As QAA chief executive John Randall sees it (front page), a new system is needed in part because of university expansion. Non-graduate employers, for example, need to know what to expect when they interview graduates for jobs, even in areas where there is not a certifying professional body.
The new proposals, as Mr Randall describes them, are designed to utilise universities' internal quality systems to the full. But whether the new arrangements will reduce the bureaucratic load on institutions remains to be seen.
From the point of view of individual academics it is likely that the key personalities in the new system - the academic reviewers carrying out subject-based work - will be a problem area until the system settles down. Last week Mr Randall criticised the established lawyers who decided to devote the twilight of their careers to ill-informed educational activism in the Law Society.

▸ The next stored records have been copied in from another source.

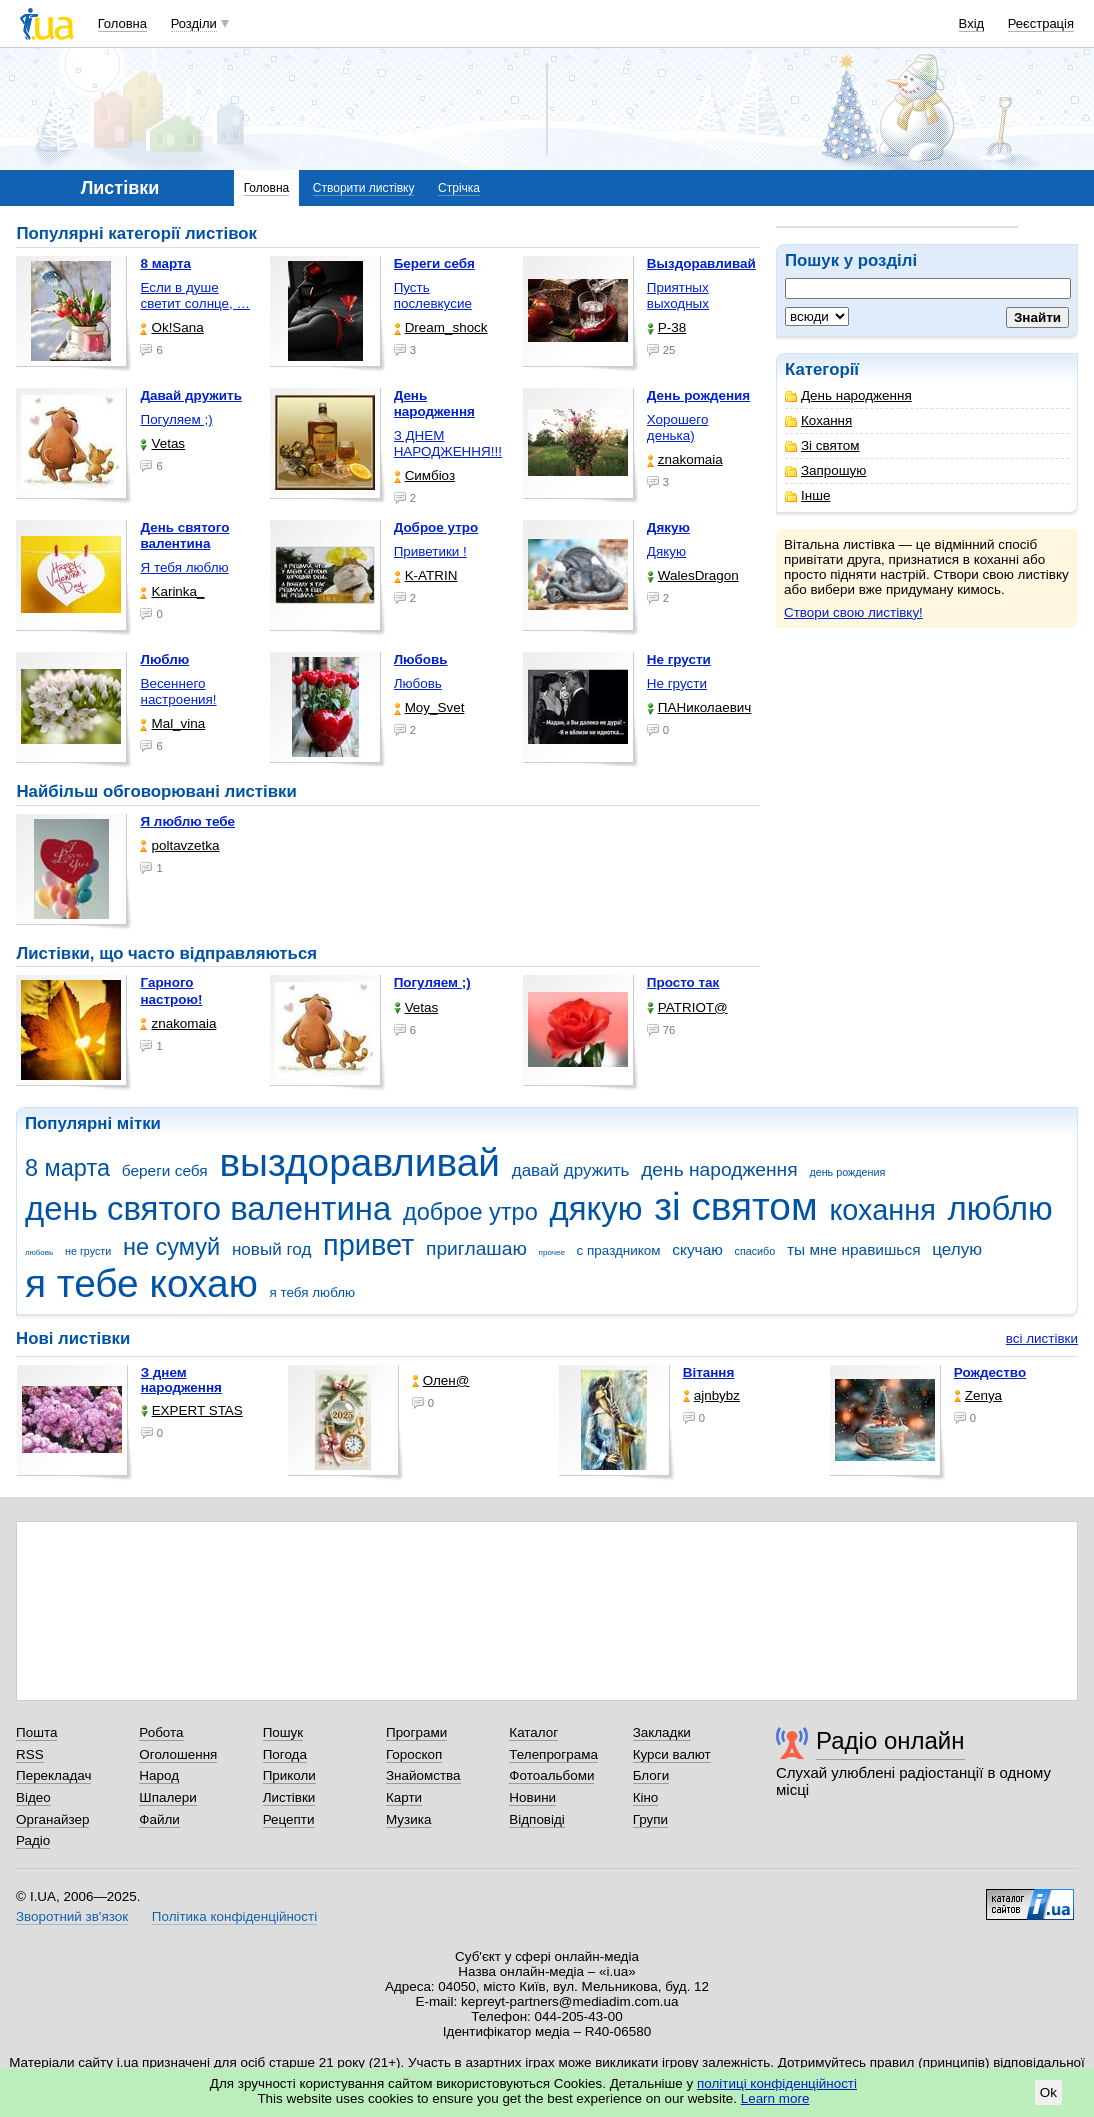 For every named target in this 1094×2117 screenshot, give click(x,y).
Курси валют (672, 1754)
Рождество (990, 1372)
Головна (122, 23)
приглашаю (476, 1248)
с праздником (619, 1250)
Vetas (162, 443)
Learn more (775, 2098)
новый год (271, 1249)
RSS (30, 1754)
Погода (285, 1754)
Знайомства (423, 1775)
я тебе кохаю (141, 1283)
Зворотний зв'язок (72, 1916)
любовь (39, 1252)
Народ (159, 1775)
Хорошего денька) (678, 427)
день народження (719, 1169)
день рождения (847, 1172)
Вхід (972, 23)
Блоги (651, 1775)
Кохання (818, 420)
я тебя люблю (313, 1292)
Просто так (683, 982)
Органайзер (52, 1819)
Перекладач (53, 1775)
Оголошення (178, 1754)
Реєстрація (1041, 23)
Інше (807, 495)
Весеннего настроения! (178, 691)
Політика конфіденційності (234, 1916)
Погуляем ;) (176, 419)
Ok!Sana (171, 327)
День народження (848, 395)
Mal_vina (172, 723)
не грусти (88, 1251)
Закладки (662, 1732)
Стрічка (459, 188)
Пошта (36, 1732)
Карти (404, 1797)
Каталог (533, 1732)
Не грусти (677, 683)
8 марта (67, 1168)
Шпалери (167, 1797)
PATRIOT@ (687, 1007)
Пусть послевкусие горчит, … (433, 303)
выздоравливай (359, 1162)
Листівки (289, 1797)
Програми (416, 1732)
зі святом (735, 1206)
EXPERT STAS (192, 1410)
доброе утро (470, 1212)
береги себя (165, 1170)
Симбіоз (424, 475)
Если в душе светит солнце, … (195, 295)
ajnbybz (711, 1395)
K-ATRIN (426, 575)
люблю (1000, 1208)
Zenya (978, 1395)
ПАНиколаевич (699, 707)
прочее (552, 1252)
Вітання (709, 1372)
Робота (161, 1732)
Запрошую (825, 470)
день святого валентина (208, 1208)
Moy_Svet (429, 707)
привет (368, 1245)
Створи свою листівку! (853, 612)
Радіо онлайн (890, 1740)
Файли (159, 1819)
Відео (33, 1797)
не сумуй (171, 1247)
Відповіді (537, 1819)
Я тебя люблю (184, 567)
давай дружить (571, 1170)
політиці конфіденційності (777, 2083)
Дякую (666, 551)
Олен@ (441, 1380)
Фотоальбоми (551, 1775)
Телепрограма (553, 1754)
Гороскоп (414, 1754)
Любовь (418, 683)
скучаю (697, 1249)
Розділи (194, 23)
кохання (882, 1210)
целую (957, 1249)
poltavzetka (179, 845)
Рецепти (289, 1819)
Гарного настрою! (171, 990)
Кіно (646, 1797)
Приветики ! (430, 551)
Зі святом (822, 445)
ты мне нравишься (854, 1249)
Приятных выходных (678, 295)
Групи (650, 1819)
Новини (532, 1797)
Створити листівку (364, 188)
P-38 (666, 327)
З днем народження (181, 1380)
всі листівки (1042, 1338)
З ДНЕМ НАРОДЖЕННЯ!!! (448, 443)
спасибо (755, 1251)
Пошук (283, 1732)
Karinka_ (172, 591)
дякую (595, 1208)
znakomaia (685, 459)
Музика (408, 1819)
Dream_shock (441, 327)
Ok (1048, 2092)
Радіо (33, 1840)
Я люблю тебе (187, 821)
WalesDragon (693, 575)
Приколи (289, 1775) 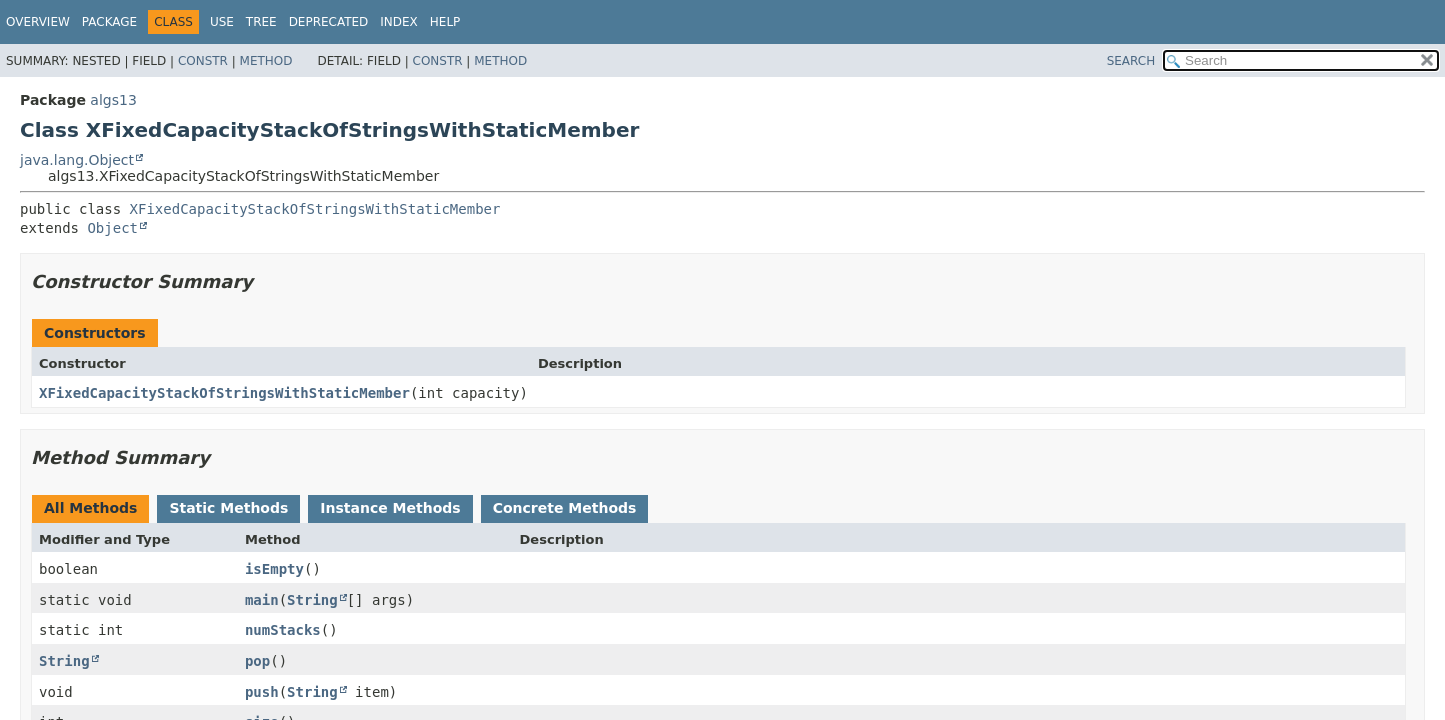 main (262, 600)
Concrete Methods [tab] (565, 508)
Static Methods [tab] (228, 508)
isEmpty (274, 569)
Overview (38, 22)
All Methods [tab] (90, 508)
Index (399, 22)
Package (109, 22)
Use (222, 22)
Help (445, 22)
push (262, 692)
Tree (261, 22)
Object (112, 228)
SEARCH (1131, 61)
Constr (203, 61)
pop (257, 661)
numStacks (283, 630)
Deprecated (329, 22)
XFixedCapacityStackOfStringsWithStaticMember (315, 209)
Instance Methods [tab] (390, 508)
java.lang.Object (77, 160)
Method (266, 61)
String (312, 600)
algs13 (113, 100) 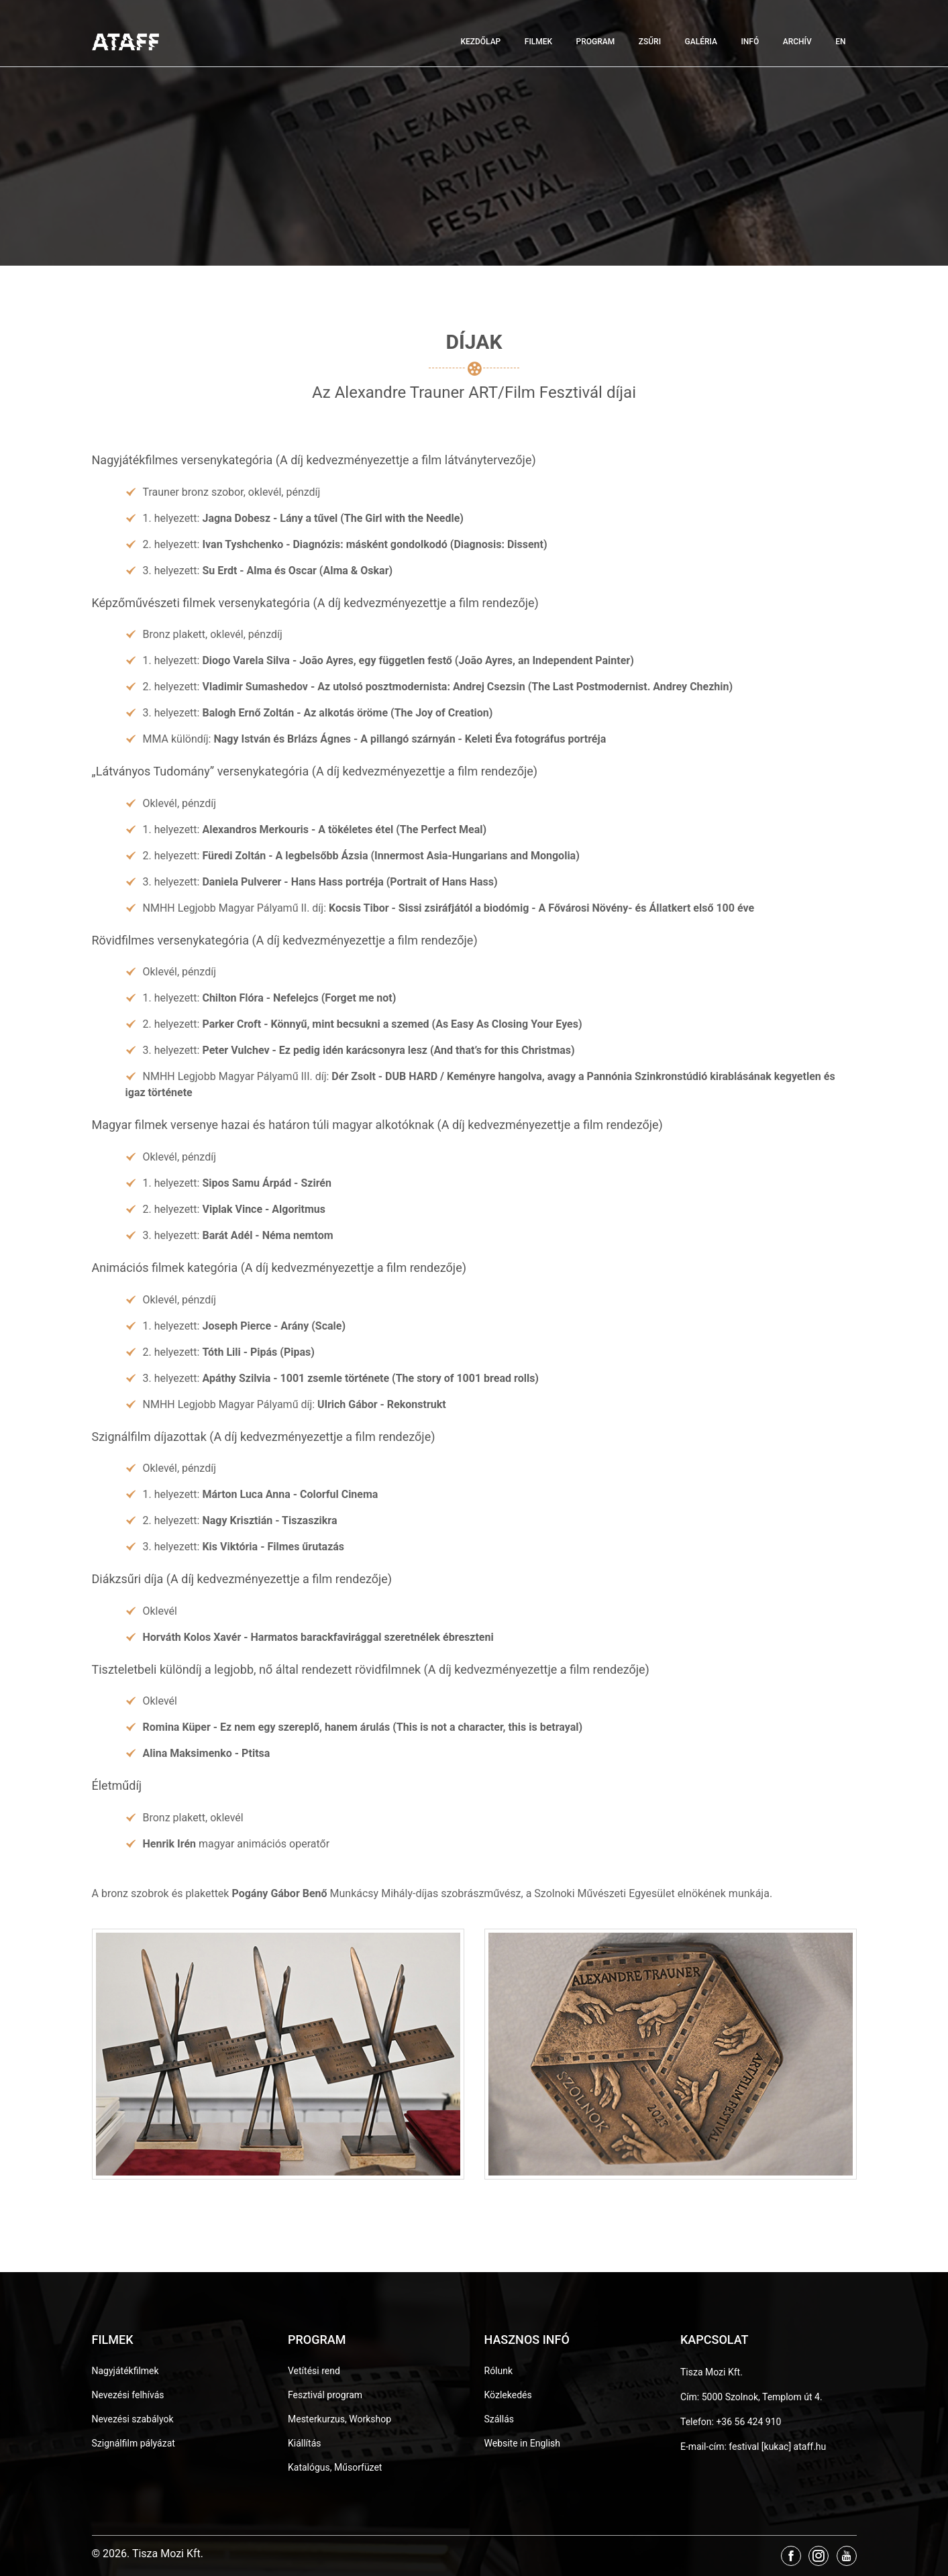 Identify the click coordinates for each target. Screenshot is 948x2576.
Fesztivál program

The engineering institutions have had trouble getting companies to release professionals for the lengthy periods it takes to certify courses thoroughly, and in all subjects there is increased unwillingness to take on the role of external examiner.
The new reviewers will be asked to look at academic standards, student support, library resources and a range of other criteria beyond the current external examiner role. Finding people to do this, at a cost that is bearable for the higher education system overall, will be the biggest practical issue facing the new proposals.
Next in the list of problems comes relations between the QAA and the world of teacher training. Mr Randall seems to agree with his Teacher Training Agency counterpart Anthea Millett (page 18) on one thing: the curse of league tables. But in the past the TTA has criticised the QAA's proposed system as being too soft, a view with which until recently some funding council officials seemed to agree. Now the funding councils are happier with the QAA, and the QAA seems likely to reach an agreement to oversee quality in courses funded by the National Health Service. Does teacher training really still need its own quality system?
Another possible danger area is the risk of the QAA's criteria discouraging academic enterprise. Mr Randall has said that institutions that seem to bear extra risk will be looked at especially closely. Universities that are seen to be dangerously innovative will have to reckon with the scope for attracting extra QAA attention. One criterion the QAA will regard as a danger sign is institutional complexity, although it is a safe bet that the knotty Oxbridge college structure will not be regarded as a sign of potential trouble. Another is collaborative provision, in other words franchising. Since franchising via universities is to continue (page 4), rather than being abolished in favour of direct funding council provision as Dearing recommended, this will be a lively source of business for reviewers.
In the longer term, even the wide-ranging proposals now under consideration will not last for ever. This week's calls from Baroness Perry and others for colleges to cut loose from state funding may never be realised (page 4). But if they were, potential students would want more reassurance, not less, about the quality of the degree their hefty fees were paying for.